As double acts go, it is probably not up there with Eric and Ernie, John and Paul, or even Liam and Noel. Even so, Mark and Phil, the Governor of the Bank of England Mark Carney and the Chancellor of the Exchequer Philip Hammond, certainly looked today as if they were working in tandem to try and steer the country towards a gentler version of Brexit than some of the harder men of that movement would prefer.
Anyone listening to their speeches in the City this morning, postponed from last week in the wake of the Grenfell Tower tragedy, will have seen immediately what they were up to.

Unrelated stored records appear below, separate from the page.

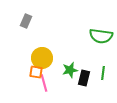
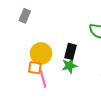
black rectangle: (84, 78) -> (70, 51), moved

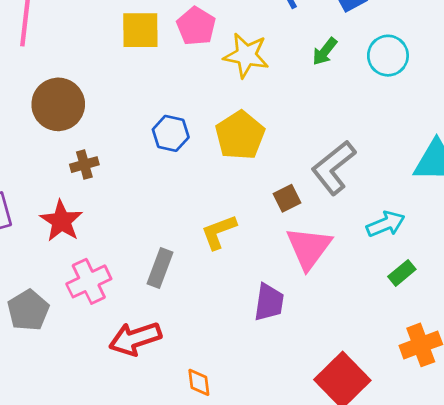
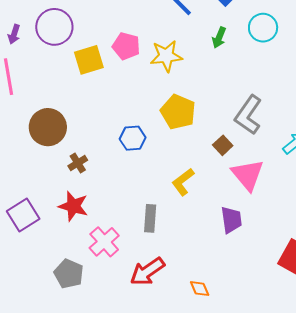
blue hexagon: (171, 133) -> (133, 138), moved

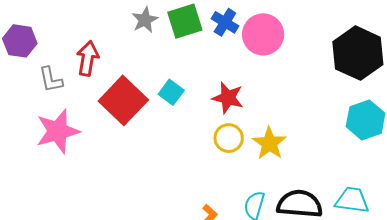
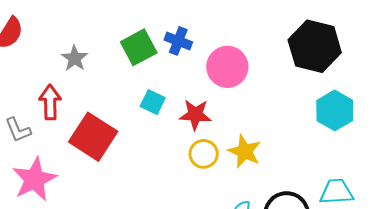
gray star: (145, 20) -> (75, 58), moved
pink circle: (263, 34) -> (227, 67), moved
cyan square: (171, 92) -> (153, 102), moved

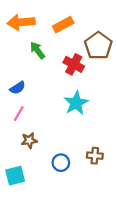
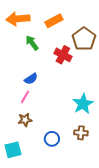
blue semicircle: (18, 88) -> (31, 79), moved
cyan star: (76, 103) -> (83, 104), moved
pink line: (19, 114) -> (25, 97), moved

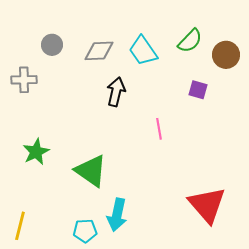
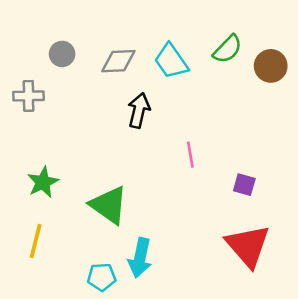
purple square: (198, 90) -> (244, 185), moved
yellow line: (20, 226) -> (36, 241), moved

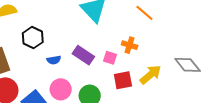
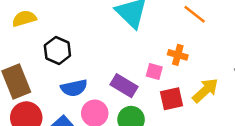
purple rectangle: (83, 55) -> (124, 86), moved
blue semicircle: (54, 60) -> (74, 88), moved, size x1.5

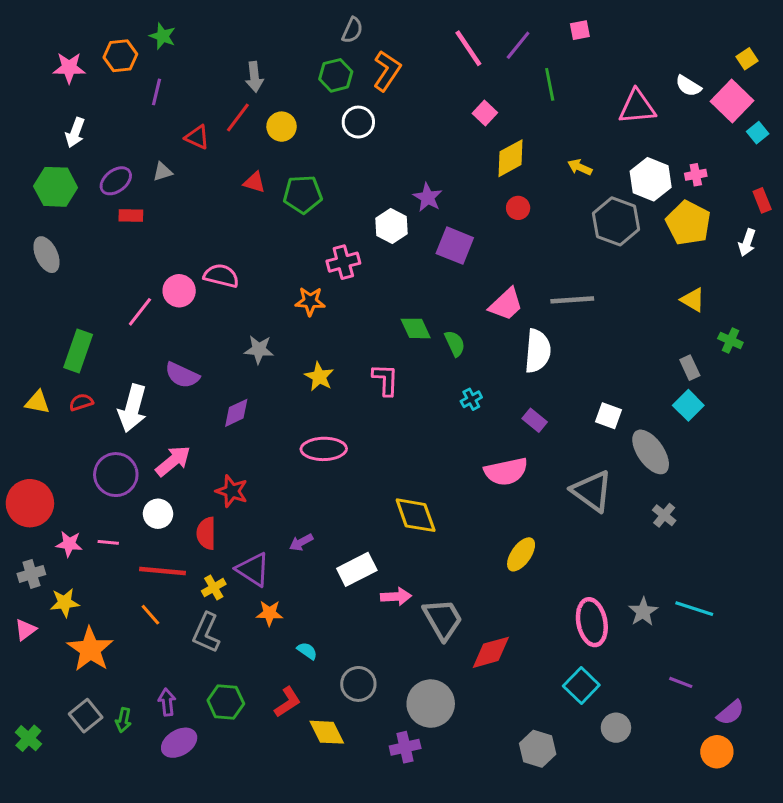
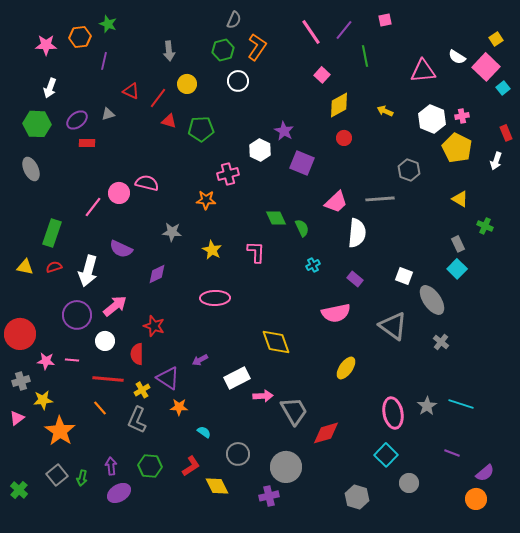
red line: (238, 118) -> (158, 98), moved
gray hexagon: (616, 221) -> (409, 170), moved, size x0.7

Carney was at pains to point out that while the economy had been resilient in the immediate aftermath of the referendum vote last summer, there would still be tough times ahead. Interest rates would remain low for a long, long time, sterling would remain weak, and there was not much chance of any rise in living standards while the economy adjusted. He took a well-aimed swipe at Boris Johnson, arguing that Brexit was unlikely to be a land of ‘cake and consumption’.

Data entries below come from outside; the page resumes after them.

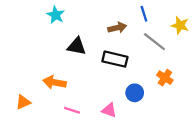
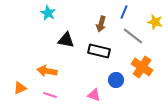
blue line: (144, 14) -> (124, 12), turned 40
brown arrow: (117, 28) -> (101, 24), turned 119
orange cross: (165, 78) -> (142, 67), size x1.5
pink line: (72, 110) -> (50, 95), moved

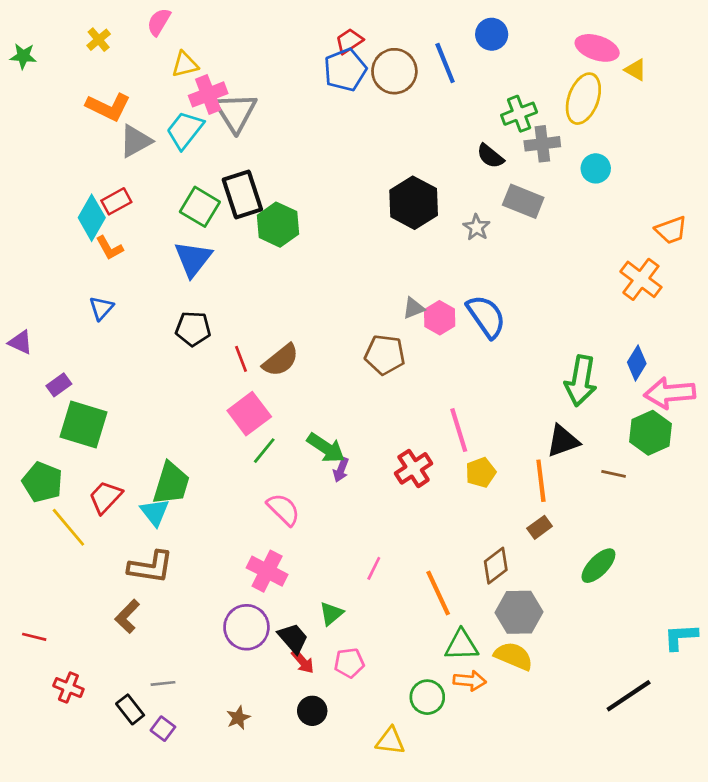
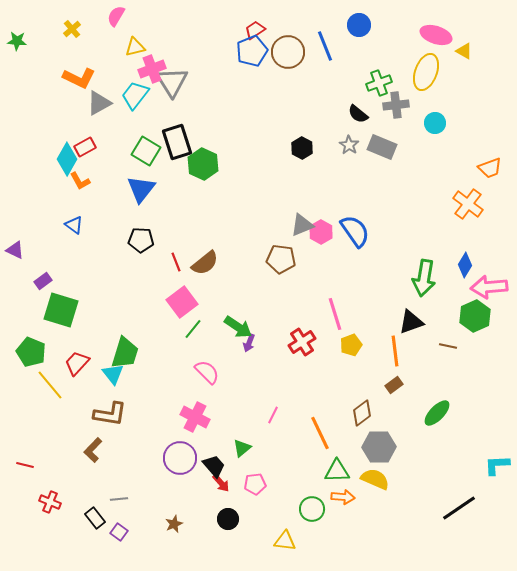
black hexagon: (414, 203) -> (302, 148), size x0.6
gray star: (477, 227) -> (349, 145), moved
blue triangle: (101, 308) -> (74, 225), turned -36
gray triangle: (414, 308) -> (302, 225), size x1.4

Meanwhile Philip Hammond stressed the need for a pragmatic, orderly departure. He accepted that we would be leaving the Customs Union alongside the EU. But he made the point that jobs and living standards should be the priority, and if that meant being flexible, not to mention a little humble, as the haggling with Brussels unfolds, then so be it. In effect, the two men are becoming the leaders of Project Soft Brexit.
In fairness, both seem to have learned the lessons of Project Fear, their last and not terribly successful outing. The heavy jackboots have gone. Lurid, over-hyped warnings of imminent collapse no longer feature nearly so prominently. Nor are there going to be so many precisely calculated forecasts of factories closed and jobs lost.
But if they are to be successful, both men need to carry the country with them. What will that involve? They should make it clear they see some upsides to leaving the EU, acknowledging that while some companies will move jobs, offices and factories, others will want to come here. They should use a bit more humour, and have the grace to acknowledge that some of their past forecasts were, to put it mildly, a little wide of the mark. And they should spell out that ‘transitional’ arrangements’ are precisely that – a staging post to somewhere else, and not a backdoor attempt to smuggle the UK back into the EU in the middle of the night when no one is paying any attention.
In truth, most of the country would be perfectly happy with a Soft Brexit right now. All Carney and Hammond really need to do is convince the remaining members of the EU not to be too over-the-top in their financial demands, and then convince British voters that they view extricating ourselves from the EU more as a process than a single event. It is perfectly possible – but there is a long way to go yet.